Dataset entries:
--------------------

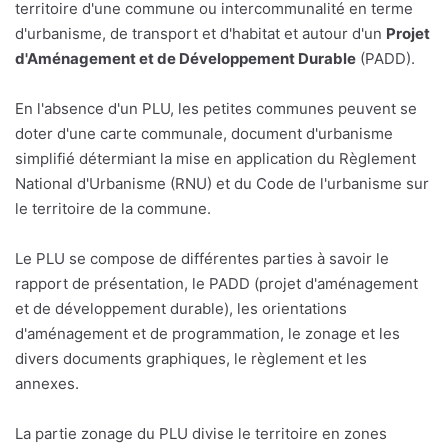
territoire d'une commune ou intercommunalité en terme
d'urbanisme, de transport et d'habitat et autour d'un
Projet
d'Aménagement et de Développement Durable
(PADD).
En l'absence d'un PLU, les petites communes peuvent se
doter d'une carte communale, document d'urbanisme
simplifié détermiant la mise en application du Règlement
National d'Urbanisme (RNU) et du Code de l'urbanisme sur
le territoire de la commune.
Le PLU se compose de différentes parties à savoir le
rapport de présentation, le PADD (projet d'aménagement
et de développement durable), les orientations
d'aménagement et de programmation, le zonage et les
divers documents graphiques, le règlement et les
annexes.
La partie zonage du PLU divise le territoire en zones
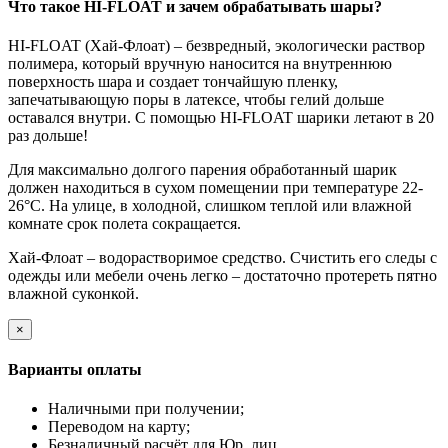
Что такое HI-FLOAT и зачем обрабатывать шары?
HI-FLOAT (Хай-Флоат) – безвредный, экологически раствор
полимера, который вручную наносится на внутреннюю
поверхность шара и создает тончайшую пленку,
запечатывающую поры в латексе, чтобы гелий дольше
оставался внутри. С помощью HI-FLOAT шарики летают в 20
раз дольше!
Для максимально долгого парения обработанный шарик
должен находиться в сухом помещении при температуре 22-
26°C. На улице, в холодной, слишком теплой или влажной
комнате срок полета сокращается.
Хай-Флоат – водорастворимое средство. Счистить его следы с
одежды или мебели очень легко – достаточно протереть пятно
влажной суконкой.
×
Варианты оплаты
Наличными при получении;
Переводом на карту;
Безналичный расчёт для Юр. лиц.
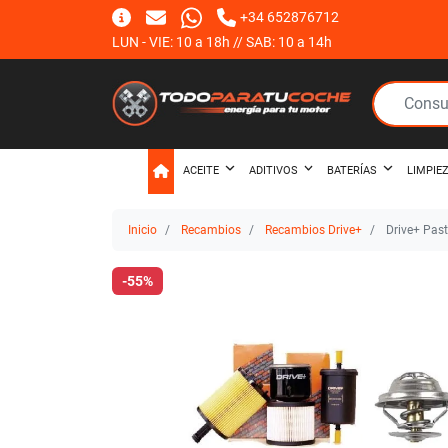
+34 652876712
LUN - VIE: 10 a 18h // SAB: 10 a 14h
ACEITE
ADITIVOS
BATERÍAS
LIMPIE
Inicio
Recambios
Recambios Drive+
Drive+ Past
-55%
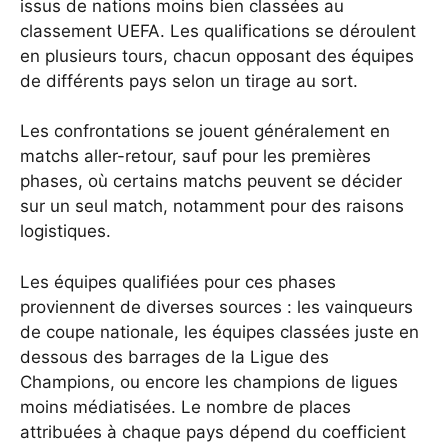
issus de nations moins bien classées au
classement UEFA. Les qualifications se déroulent
en plusieurs tours, chacun opposant des équipes
de différents pays selon un tirage au sort.
Les confrontations se jouent généralement en
matchs aller-retour, sauf pour les premières
phases, où certains matchs peuvent se décider
sur un seul match, notamment pour des raisons
logistiques.
Les équipes qualifiées pour ces phases
proviennent de diverses sources : les vainqueurs
de coupe nationale, les équipes classées juste en
dessous des barrages de la Ligue des
Champions, ou encore les champions de ligues
moins médiatisées. Le nombre de places
attribuées à chaque pays dépend du coefficient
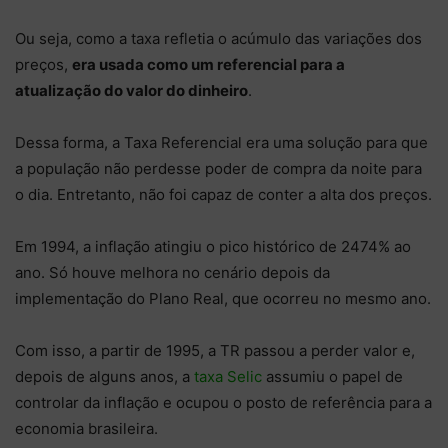
Ou seja, como a taxa refletia o acúmulo das variações dos
preços,
era usada como um referencial para a
atualização do valor do dinheiro
.
Dessa forma, a Taxa Referencial era uma solução para que
a população não perdesse poder de compra da noite para
o dia. Entretanto, não foi capaz de conter a alta dos preços.
Em 1994, a inflação atingiu o pico histórico de 2474% ao
ano. Só houve melhora no cenário depois da
implementação do Plano Real, que ocorreu no mesmo ano.
Com isso, a partir de 1995, a TR passou a perder valor e,
depois de alguns anos, a
taxa Selic
assumiu o papel de
controlar da inflação e ocupou o posto de referência para a
economia brasileira.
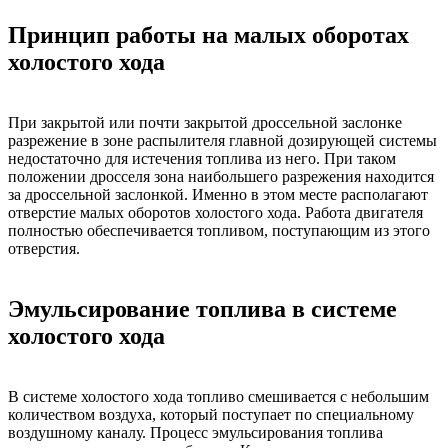
Принцип работы на малых оборотах
холостого хода
При закрытой или почти закрытой дроссельной заслонке
разрежение в зоне распылителя главной дозирующей системы
недостаточно для истечения топлива из него. При таком
положении дросселя зона наибольшего разрежения находится
за дроссельной заслонкой. Именно в этом месте располагают
отверстие малых оборотов холостого хода. Работа двигателя
полностью обеспечивается топливом, поступающим из этого
отверстия.
Эмульсирование топлива в системе
холостого хода
В системе холостого хода топливо смешивается с небольшим
количеством воздуха, который поступает по специальному
воздушному каналу. Процесс эмульсирования топлива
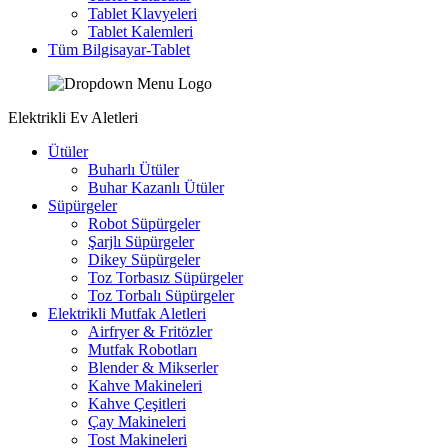
Tablet Klavyeleri
Tablet Kalemleri
Tüm Bilgisayar-Tablet
Elektrikli Ev Aletleri
Ütüler
Buharlı Ütüler
Buhar Kazanlı Ütüler
Süpürgeler
Robot Süpürgeler
Şarjlı Süpürgeler
Dikey Süpürgeler
Toz Torbasız Süpürgeler
Toz Torbalı Süpürgeler
Elektrikli Mutfak Aletleri
Airfryer & Fritözler
Mutfak Robotları
Blender & Mikserler
Kahve Makineleri
Kahve Çeşitleri
Çay Makineleri
Tost Makineleri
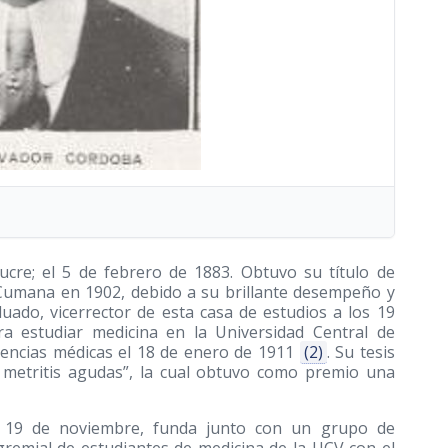
cre; el 5 de febrero de 1883. Obtuvo su título de
de Cumana en 1902, debido a su brillante desempeño y
duado, vicerrector de esta casa de estudios a los 19
ra estudiar medicina en la Universidad Central de
iencias médicas el 18 de enero de 1911
(2)
. Su tesis
s metritis agudas”, la cual obtuvo como premio una
 19 de noviembre, funda junto con un grupo de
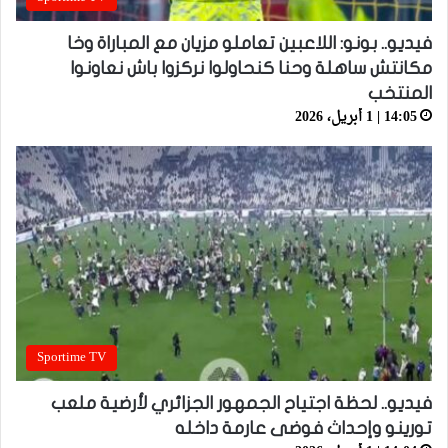
فيديو.. بونو: اللاعبين تعاملو مزيان مع المباراة وخا
مكانتش ساهلة وحنا كنحاولوا نركزوا باش نعاونوا
المنتخب
14:05 | 1 أبريل، 2026
Sportime TV
فيديو.. لحظة اجتياح الجمهور الجزائري لأرضية ملعب
تورينو وإحداث فوضى عارمة داخله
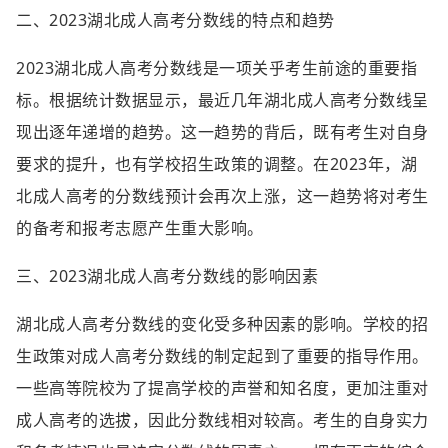
二、2023湖北成人高考分数线的特点和趋势
2023湖北成人高考分数线是一项关乎考生前途的重要指
标。根据统计数据显示，最近几年湖北成人高考分数线呈
现出逐年递增的趋势。这一趋势的背后，既有考生对自身
要求的提升，也有学校招生政策的调整。在2023年，湖
北成人高考的分数线预计会再次上涨，这一趋势将对考生
的备考和报考志愿产生重大影响。
三、2023湖北成人高考分数线的影响因素
湖北成人高考分数线的变化受多种因素的影响。学校的招
生政策对成人高考分数线的制定起到了重要的指导作用。
一些高等院校为了提高学校的声誉和知名度，更加注重对
成人高考的选拔，因此分数线相对较高。考生的自身实力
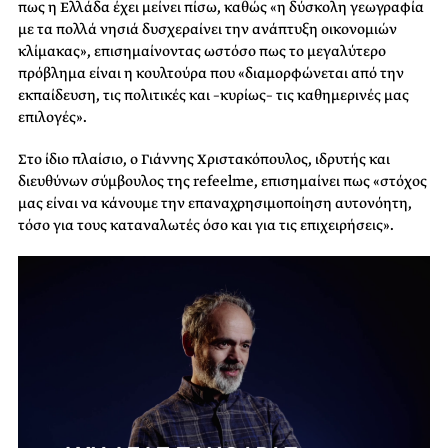
πως η Ελλάδα έχει μείνει πίσω, καθώς «η δύσκολη γεωγραφία
με τα πολλά νησιά δυσχεραίνει την ανάπτυξη οικονομιών
κλίμακας», επισημαίνοντας ωστόσο πως το μεγαλύτερο
πρόβλημα είναι η κουλτούρα που «διαμορφώνεται από την
εκπαίδευση, τις πολιτικές και –κυρίως– τις καθημερινές μας
επιλογές».
Στο ίδιο πλαίσιο, ο Γιάννης Χριστακόπουλος, ιδρυτής και
διευθύνων σύμβουλος της refeelme, επισημαίνει πως «στόχος
μας είναι να κάνουμε την επαναχρησιμοποίηση αυτονόητη,
τόσο για τους καταναλωτές όσο και για τις επιχειρήσεις».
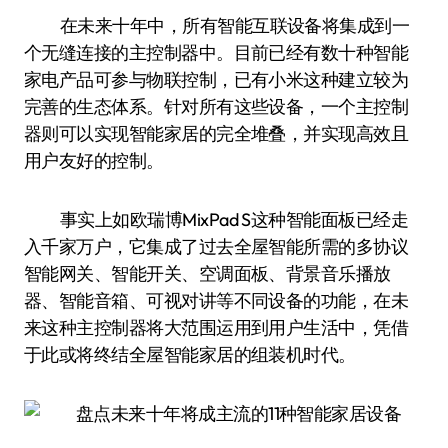
在未来十年中，所有智能互联设备将集成到一
个无缝连接的主控制器中。目前已经有数十种智能
家电产品可参与物联控制，已有小米这种建立较为
完善的生态体系。针对所有这些设备，一个主控制
器则可以实现智能家居的完全堆叠，并实现高效且
用户友好的控制。
事实上如欧瑞博MixPad S这种智能面板已经走
入千家万户，它集成了过去全屋智能所需的多协议
智能网关、智能开关、空调面板、背景音乐播放
器、智能音箱、可视对讲等不同设备的功能，在未
来这种主控制器将大范围运用到用户生活中，凭借
于此或将终结全屋智能家居的组装机时代。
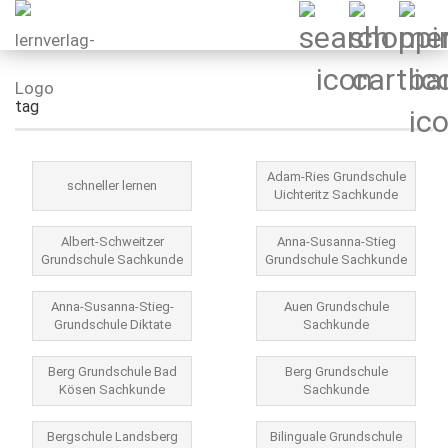
tag
Adam-Ries Grundschule
schneller lernen
Uichteritz Sachkunde
Albert-Schweitzer
Anna-Susanna-Stieg
Grundschule Sachkunde
Grundschule Sachkunde
Anna-Susanna-Stieg-
Auen Grundschule
Grundschule Diktate
Sachkunde
Berg Grundschule Bad
Berg Grundschule
Kösen Sachkunde
Sachkunde
Bergschule Landsberg
Bilinguale Grundschule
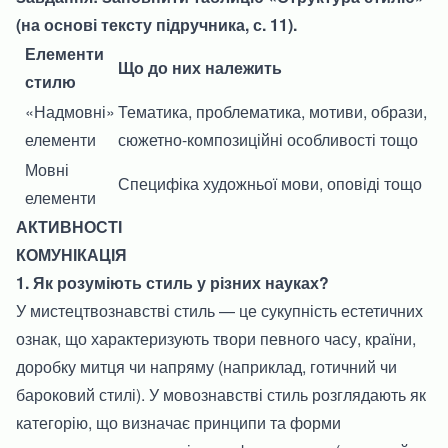
(на основі тексту підручника, с. 11).
Елементи
Що до них належить
стилю
«Надмовні»
Тематика, проблематика, мотиви, образи,
елементи
сюжетно-композиційні особливості тощо
Мовні
Специфіка художньої мови, оповіді тощо
елементи
АКТИВНОСТІ
КОМУНІКАЦІЯ
1. Як розуміють стиль у різних науках?
У мистецтвознавстві стиль — це сукупність естетичних
ознак, що характеризують твори певного часу, країни,
доробку митця чи напряму (наприклад, готичний чи
бароковий стилі). У мовознавстві стиль розглядають як
категорію, що визначає принципи та форми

--------------------

WORK TASK:
All lines above that include the word "para" should be located and copied.

EXERCISE RESULT:
era usada como um referencial para a
Dessa forma, a Taxa Referencial era uma solução para que
a população não perdesse poder de compra da noite para
controlar da inflação e ocupou o posto de referência para a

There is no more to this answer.